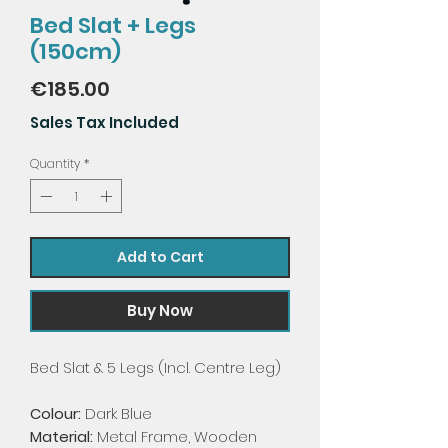
Bed Slat + Legs
(150cm)
Price
€185.00
Sales Tax Included
Quantity
*
Add to Cart
Buy Now
Bed Slat & 5 Legs (Incl. Centre Leg)
Colour:
Dark Blue
Material:
Metal Frame, Wooden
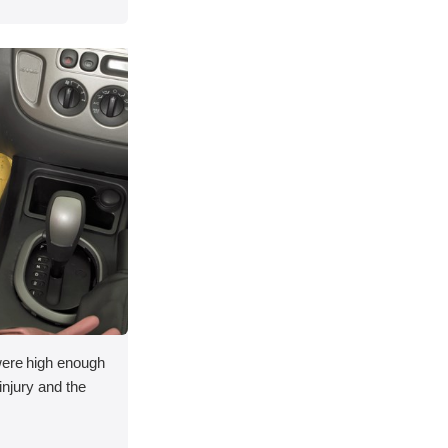
 were high enough
 injury and the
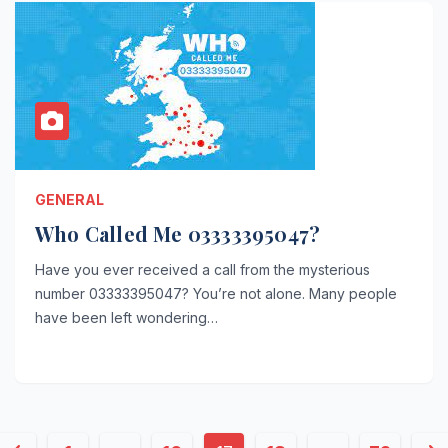
GENERAL
Who Called Me 03333395047?
Have you ever received a call from the mysterious
number 03333395047? You’re not alone. Many people
have been left wondering…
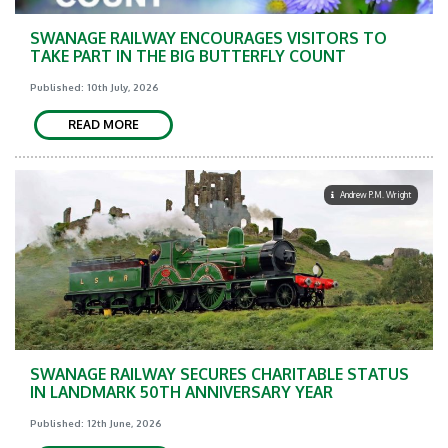
SWANAGE RAILWAY ENCOURAGES VISITORS TO
TAKE PART IN THE BIG BUTTERFLY COUNT
Published: 10th July, 2026
READ MORE
Andrew P.M. Wright
SWANAGE RAILWAY SECURES CHARITABLE STATUS
IN LANDMARK 50TH ANNIVERSARY YEAR
Published: 12th June, 2026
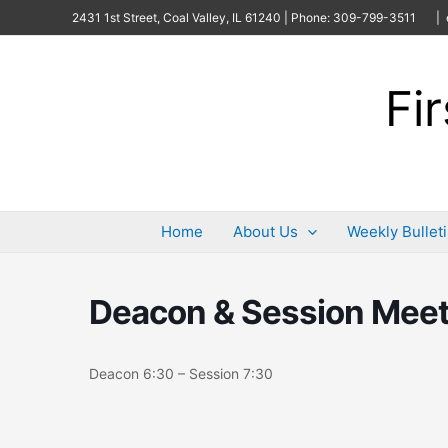
Skip
2431 1st Street, Coal Valley, IL 61240 | Phone: 309-799-3511
| 
to
content
Fi
Home
About Us
Weekly Bullet
Deacon & Session Meet
Deacon 6:30 – Session 7:30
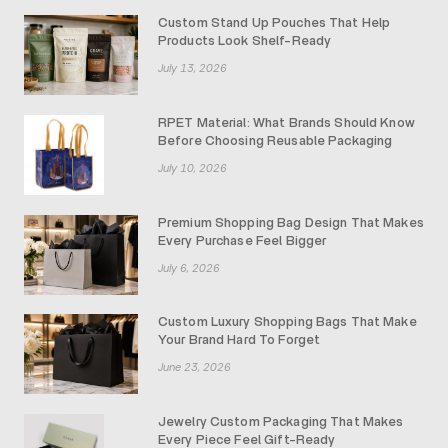
Custom Stand Up Pouches That Help
Products Look Shelf-Ready
July 13, 2026
RPET Material: What Brands Should Know
Before Choosing Reusable Packaging
July 10, 2026
Premium Shopping Bag Design That Makes
Every Purchase Feel Bigger
July 6, 2026
Custom Luxury Shopping Bags That Make
Your Brand Hard To Forget
June 23, 2026
Jewelry Custom Packaging That Makes
Every Piece Feel Gift-Ready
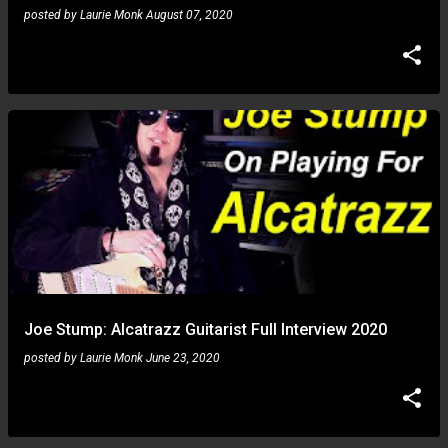
posted by
Laurie Monk
August 07, 2020
Joe Stump: Alcatrazz Guitarist Full Interview 2020
posted by
Laurie Monk
June 23, 2020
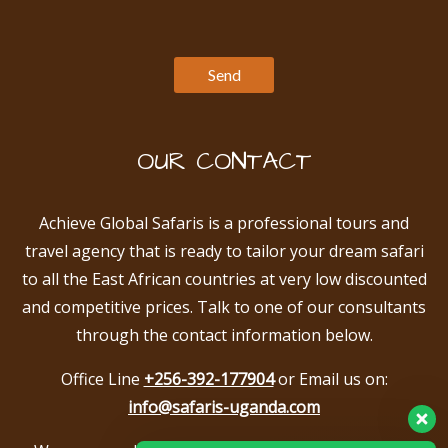
OUR CONTACT
Achieve Global Safaris is a professional tours and
travel agency that is ready to tailor your dream safari
to all the East African countries at very low discounted
and competitive prices. Talk to one of our consultants
through the contact information below.
Office Line
+256-392-177904
or Email us on:
info@safaris-uganda.com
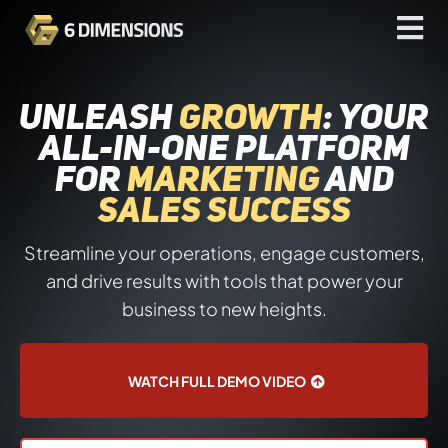
UNLEASH
GROWTH
: YOUR
ALL-IN-ONE PLATFORM
FOR
MARKETING
AND
SALES SUCCESS
Streamline your operations, engage customers,
and drive results with tools that power your
business to new heights.
WATCH FULL DEMO VIDEO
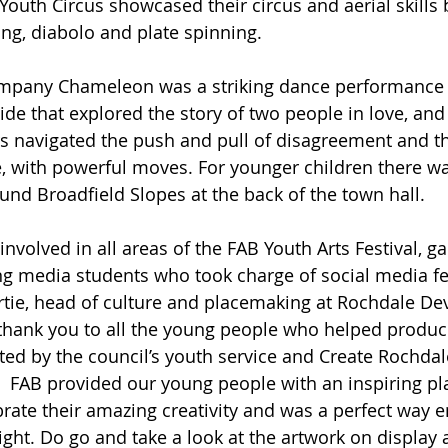
 Youth Circus showcased their circus and aerial skills 
ling, diabolo and plate spinning. 
pany Chameleon was a striking dance performance 
e that explored the story of two people in love, and 
rs navigated the push and pull of disagreement and t
 with powerful moves. For younger children there wa
nd Broadfield Slopes at the back of the town hall. 
volved in all areas of the FAB Youth Arts Festival, ga
ng media students who took charge of social media f
rtie, head of culture and placemaking at Rochdale D
 thank you to all the young people who helped produc
rted by the council’s youth service and Create Rochdal
   FAB provided our young people with an inspiring pl
ate their amazing creativity and was a perfect way e
light. Do go and take a look at the artwork on display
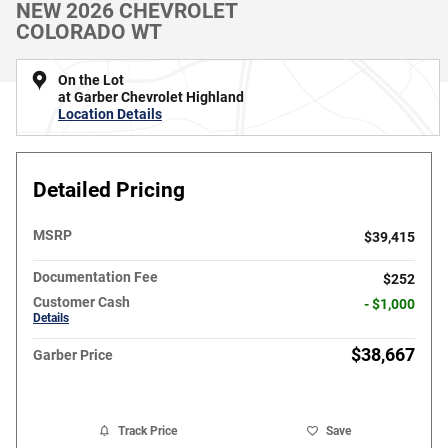
NEW 2026 CHEVROLET
COLORADO WT
On the Lot
at Garber Chevrolet Highland
Location Details
Detailed Pricing
MSRP
$39,415
Documentation Fee
$252
Customer Cash
- $1,000
Details
$38,667
Garber Price
Track Price
Save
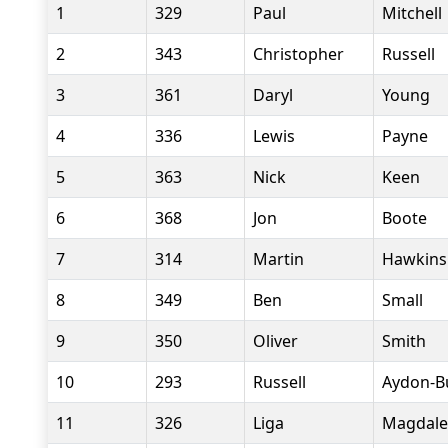
1
329
Paul
Mitchell
2
343
Christopher
Russell
3
361
Daryl
Young
4
336
Lewis
Payne
5
363
Nick
Keen
6
368
Jon
Boote
7
314
Martin
Hawkins
8
349
Ben
Small
9
350
Oliver
Smith
10
293
Russell
Aydon-Bu
11
326
Liga
Magdale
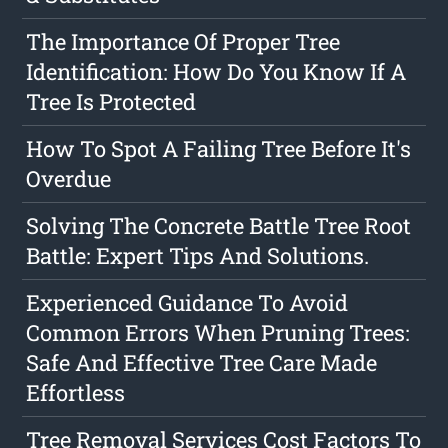
The Importance Of Proper Tree
Identification: How Do You Know If A
Tree Is Protected
How To Spot A Failing Tree Before It's
Overdue
Solving The Concrete Battle Tree Root
Battle: Expert Tips And Solutions.
Experienced Guidance To Avoid
Common Errors When Pruning Trees:
Safe And Effective Tree Care Made
Effortless
Tree Removal Services Cost Factors To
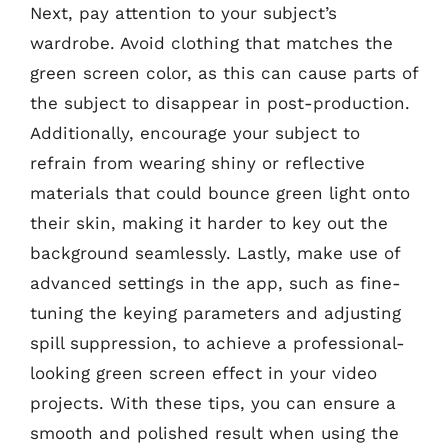
Next, pay attention to your subject’s
wardrobe. Avoid clothing that matches the
green screen color, as this can cause parts of
the subject to disappear in post-production.
Additionally, encourage your subject to
refrain from wearing shiny or reflective
materials that could bounce green light onto
their skin, making it harder to key out the
background seamlessly. Lastly, make use of
advanced settings in the app, such as fine-
tuning the keying parameters and adjusting
spill suppression, to achieve a professional-
looking green screen effect in your video
projects. With these tips, you can ensure a
smooth and polished result when using the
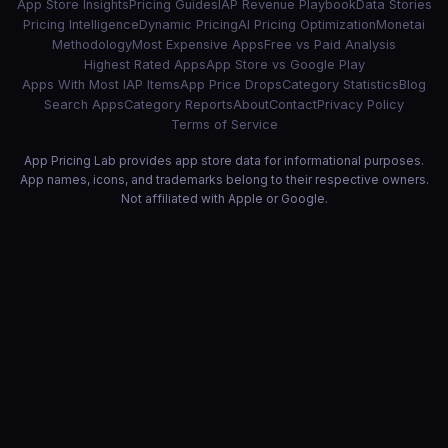
App Store Insights
Pricing Guides
IAP Revenue Playbook
Data Stories
Pricing Intelligence
Dynamic Pricing
AI Pricing Optimization
Monetai
Methodology
Most Expensive Apps
Free vs Paid Analysis
Highest Rated Apps
App Store vs Google Play
Apps With Most IAP Items
App Price Drops
Category Statistics
Blog
Search Apps
Category Reports
About
Contact
Privacy Policy
Terms of Service
App Pricing Lab provides app store data for informational purposes.
App names, icons, and trademarks belong to their respective owners.
Not affiliated with Apple or Google.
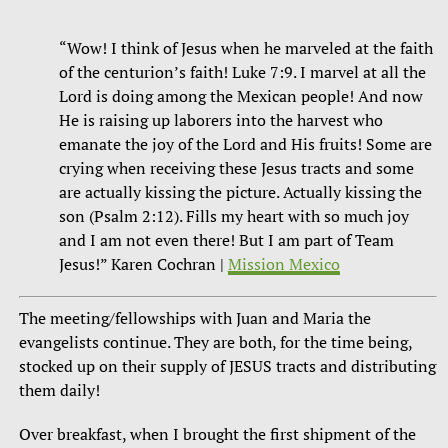
“Wow! I think of Jesus when he marveled at the faith
of the centurion’s faith! Luke 7:9. I marvel at all the
Lord is doing among the Mexican people! And now
He is raising up laborers into the harvest who
emanate the joy of the Lord and His fruits! Some are
crying when receiving these Jesus tracts and some
are actually kissing the picture. Actually kissing the
son (Psalm 2:12). Fills my heart with so much joy
and I am not even there! But I am part of Team
Jesus!” Karen Cochran |
Mission Mexico
The meeting/fellowships with Juan and Maria the
evangelists continue. They are both, for the time being,
stocked up on their supply of JESUS tracts and distributing
them daily!
Over breakfast, when I brought the first shipment of the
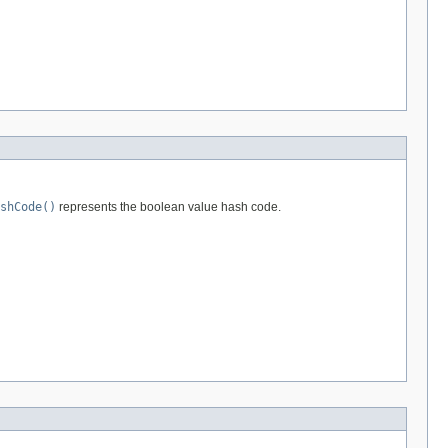
shCode()
represents the boolean value hash code.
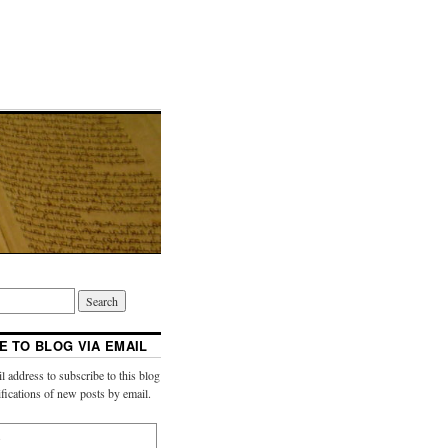
E TO BLOG VIA EMAIL
l address to subscribe to this blog
ifications of new posts by email.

● ● ● ● ● ● ●

▶ **Task instructions**: Repeat the records above exactly, from the first line through the line that contains "Premium Shopping Bag Design That Makes", and leave out the pictures.

▶ **Answer to this problem**:
Bed Slat + Legs
(150cm)
Price
€185.00
Sales Tax Included
Quantity
*
Add to Cart
Buy Now
Bed Slat & 5 Legs (Incl. Centre Leg)
Colour:
Dark Blue
Material:
Metal Frame, Wooden
 were high enough
 injury and the
GENERAL
Who Called Me 03333395047?
Have you ever received a call from the mysterious
number 03333395047? You’re not alone. Many people
have been left wondering…
SWANAGE RAILWAY ENCOURAGES VISITORS TO
TAKE PART IN THE BIG BUTTERFLY COUNT
Published: 10th July, 2026
READ MORE
Andrew P.M. Wright
SWANAGE RAILWAY SECURES CHARITABLE STATUS
IN LANDMARK 50TH ANNIVERSARY YEAR
Published: 12th June, 2026
Skip
2431 1st Street, Coal Valley, IL 61240 | Phone: 309-799-3511
| 
to
content
Fi
Home
About Us
Weekly Bullet
Deacon & Session Meet
Deacon 6:30 – Session 7:30
Custom Stand Up Pouches That Help
Products Look Shelf-Ready
July 13, 2026
RPET Material: What Brands Should Know
Before Choosing Reusable Packaging
July 10, 2026
Premium Shopping Bag Design That Makes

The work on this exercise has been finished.